TP-Link SL2428P vs TP-Link SG3428XPP-M2

NETWORK SWITCH COMPARISON

TP-Link SL2428P vs TP-Link SG3428XPP-M2: Specification Comparison

Both the TP-Link SL2428P and SG3428XPP-M2 are 24-port Omada-managed PoE switches in a 1U rackmount form factor, making them legitimate cross-shop candidates for physical security and enterprise LAN deployments. The comparison spans three generations of PoE and Ethernet speed technology: the SL2428P operates at Fast Ethernet (10/100 Mbps) access speeds with Gigabit uplinks, while the SG3428XPP-M2 delivers 2.5 Gbps per access port with 10 Gbps fiber uplinks. Buyers will weigh port throughput, PoE budget and per-port wattage, and switching fabric capacity against deployment scale and budget.



How do the port speeds, uplinks, and switching capacity compare between the SL2428P and SG3428XPP-M2?

The SL2428P provides 24 access ports running at 10/100 Mbps — Fast Ethernet, not Gigabit — supplemented by 4 Gigabit uplink ports (2× RJ45 and 2× Combo RJ45/SFP). Its switching capacity is 12.8 Gbps with a forwarding rate of 9.52 Mpps. The Combo SFP slots accept single-mode or multi-mode fiber transceivers at Gigabit speeds.

The SG3428XPP-M2 runs every one of its 24 access ports at 2.5 Gbps (2.5GBASE-T) and adds 4× 10 Gbps SFP+ uplink slots, supporting single-mode or multimode fiber. Its switching capacity is 200 Gbps at 148.80 Mpps — roughly 15.6× greater fabric than the SL2428P. For deployments feeding multi-gig Wi-Fi 6/6E APs, high-resolution IP cameras at sustained high bitrates, or aggregating multiple downstream switches, the SG3428XPP-M2's fabric headroom is substantially larger.


Which switch delivers more PoE power per port, and how do their operating environments differ?

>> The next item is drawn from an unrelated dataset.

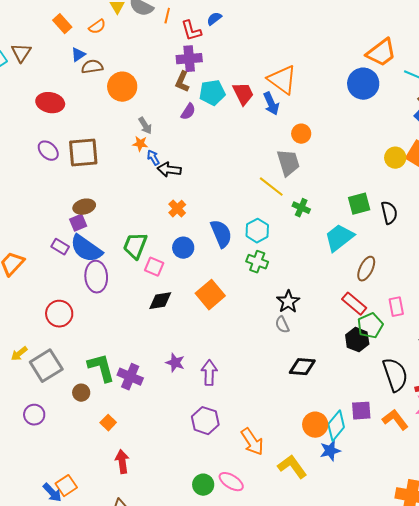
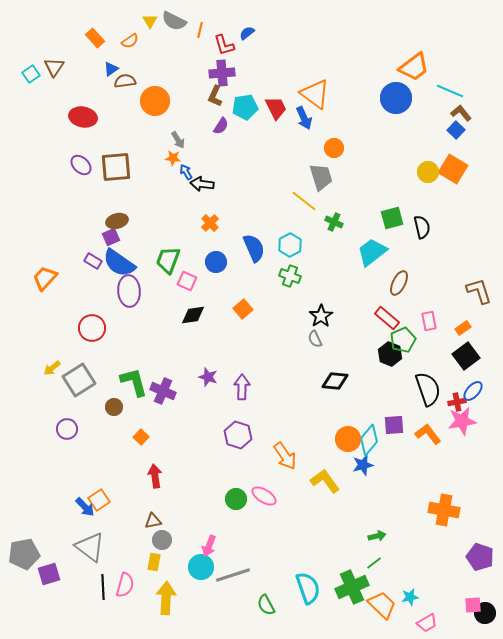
orange square: (210, 295) -> (243, 309), size x0.7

The SL2428P carries a 250W total PoE budget, capped at 30W per port via 802.3af/at (PoE+). This supports standard IP cameras, access control panels, and 802.3at Wi-Fi APs but cannot power high-draw devices requiring 802.3bt.

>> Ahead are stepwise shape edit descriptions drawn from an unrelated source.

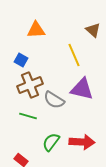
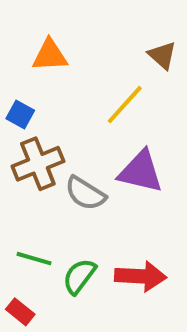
yellow line: (74, 55) -> (125, 105), turned 65
green line: (28, 116) -> (34, 259), moved

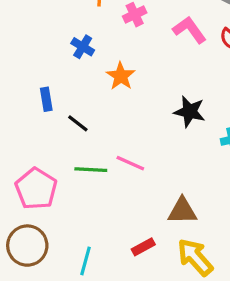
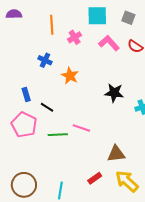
pink pentagon: (36, 189) -> (24, 125), moved

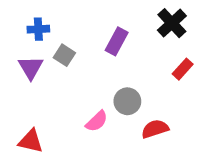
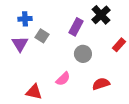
black cross: (172, 23) -> (101, 15), moved
gray circle: (127, 101) -> (83, 54), moved
red triangle: (31, 141) -> (34, 92), moved

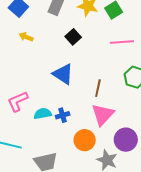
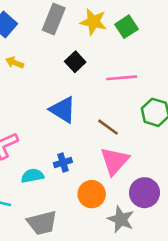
pink line: (122, 42) -> (122, 78), moved
brown line: (98, 88) -> (108, 127), turned -66
cyan semicircle: (43, 114) -> (32, 176), moved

The SG3428XPP-M2 carries a 770W total PoE budget — 3.08× the SL2428P — and delivers up to 90W per port via 802.3bt (PoE++), with the spec noting support for perpetual PoE and fast PoE. This enables powering PTZ cameras with heaters, 802.3bt Wi-Fi 6E APs, video intercoms, and thin clients from a single cable. Its maximum power consumption is listed at 500W versus the SL2428P's 250W typical under full PoE load (8.9W standby).

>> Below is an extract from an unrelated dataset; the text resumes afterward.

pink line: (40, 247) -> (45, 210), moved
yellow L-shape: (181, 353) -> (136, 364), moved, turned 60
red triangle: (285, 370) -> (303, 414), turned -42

On operating environment, the SL2428P is rated −5°C to 50°C (23°F to 122°F); the SG3428XPP-M2 has a narrower upper limit at −5°C to 45°C (23°F to 113°F). Installers in high-ambient-temperature environments — uncooled IDF closets, outdoor enclosures — should note the SL2428P's 5°C thermal advantage. Both units are 1U rackmount (440 × 44 mm high), though the SG3428XPP-M2 is deeper at 330 mm versus 180 mm.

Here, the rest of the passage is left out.